Mistakes in business are common, and you can be 100% certain that you’re not the only one who has ever made one. If you’re the kind of person that can turn every misstep into a learning and growing experience, chances are you’re going to be very successful in whatever business venture you pursue. If, on the other hand, you look to blame everyone and everything around you instead of owning your mistakes, you might find that your tenure as a business owner is going to be short, difficult, and not at all what you expected.
Whether you’ve been in business for years, or are just dreaming up your first business idea, here are six major mistakes your need to avoid in business.

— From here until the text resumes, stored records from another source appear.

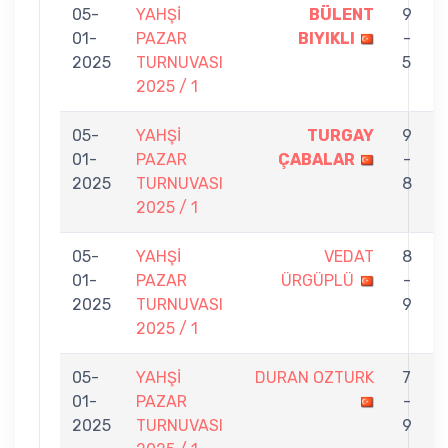
05-
YAHŞİ
BÜLENT
9
01-
PAZAR
BIYIKLI
-
2025
TURNUVASI
5
2025 / 1
05-
YAHŞİ
TURGAY
9
01-
PAZAR
ÇABALAR
-
2025
TURNUVASI
8
2025 / 1
05-
YAHŞİ
VEDAT
8
01-
PAZAR
ÜRGÜPLÜ
-
2025
TURNUVASI
9
2025 / 1
05-
YAHŞİ
DURAN OZTURK
7
01-
PAZAR
-
2025
TURNUVASI
9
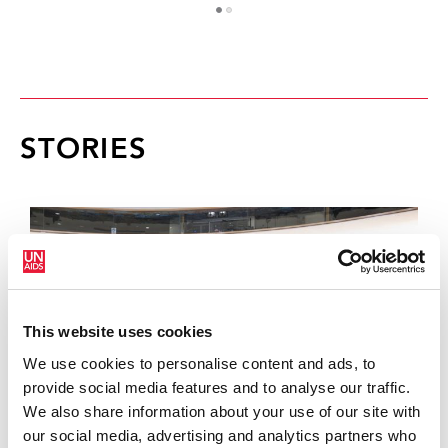
1
2
STORIES
This website uses cookies
We use cookies to personalise content and ads, to
provide social media features and to analyse our traffic.
We also share information about your use of our site with
our social media, advertising and analytics partners who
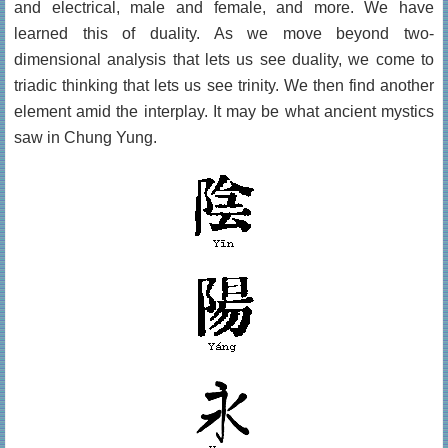
and electrical, male and female, and more. We have
learned this of duality. As we move beyond two-
dimensional analysis that lets us see duality, we come to
triadic thinking that lets us see trinity. We then find another
element amid the interplay. It may be what ancient mystics
saw in Chung Yung.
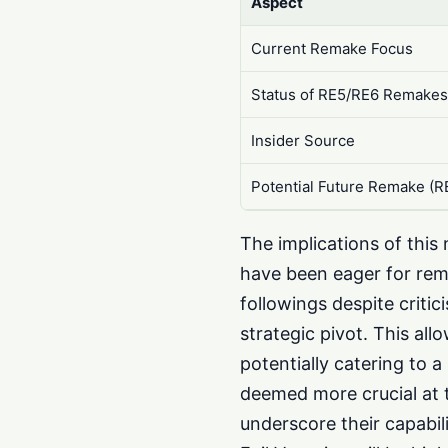
Aspect
Current Remake Focus
Status of RE5/RE6 Remake
Insider Source
Potential Future Remake (R
The implications of thi
have been eager for rem
followings despite criti
strategic pivot. This all
potentially catering to 
deemed more crucial at 
underscore their capabili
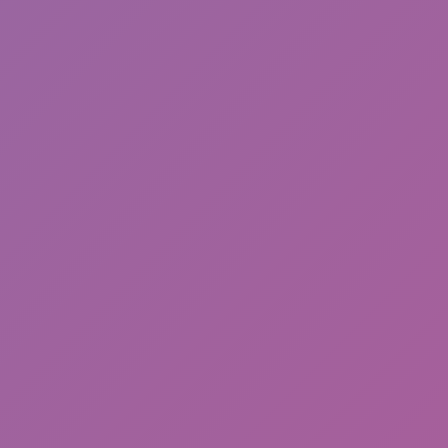
Friday Night Funkin'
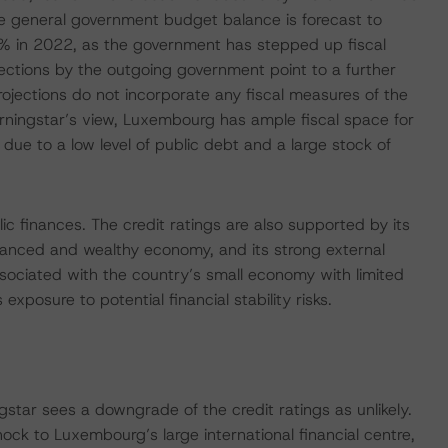
he general government budget balance is forecast to
3% in 2022, as the government has stepped up fiscal
ctions by the outgoing government point to a further
rojections do not incorporate any fiscal measures of the
ningstar’s view, Luxembourg has ample fiscal space for
ue to a low level of public debt and a large stock of
ic finances. The credit ratings are also supported by its
advanced and wealthy economy, and its strong external
ssociated with the country’s small economy with limited
s exposure to potential financial stability risks.
ar sees a downgrade of the credit ratings as unlikely.
ock to Luxembourg’s large international financial centre,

In 1985, Quincy Jones organized nearly four dozen famous American and Canadian music artists to record “We Are the World,” in an effort to raise awareness, donations, and combat hunger in Africa and the United States. It was widely reported that he hung a sign on the door leading into the studio that read, “Check your Egos at the Door.” With dozens of music superstars at the time – Michael Jackson, Bruce Springsteen, Cindy Lauper, Stevie Wonder, Lionel Richie, Willie Nelson, and Billy Joel, to name a few – he was afraid that there would be personality clashes in the studio. Luckily for him, there weren’t.
Having an ego is a good thing. It allows you to trust your instincts and feel good about the job you’re doing. But if you can’t keep it in check, you’ll soon start to think that you are the company, and this can be extremely dangerous both to you and the welfare of your company.
It’s easy to think that as the owner of the business that all successes are yours, but they’re not. Even if you’re the only one working for the business, remember that your clients, your vendors, and your support staff all play a part in your day-to-day success in your business.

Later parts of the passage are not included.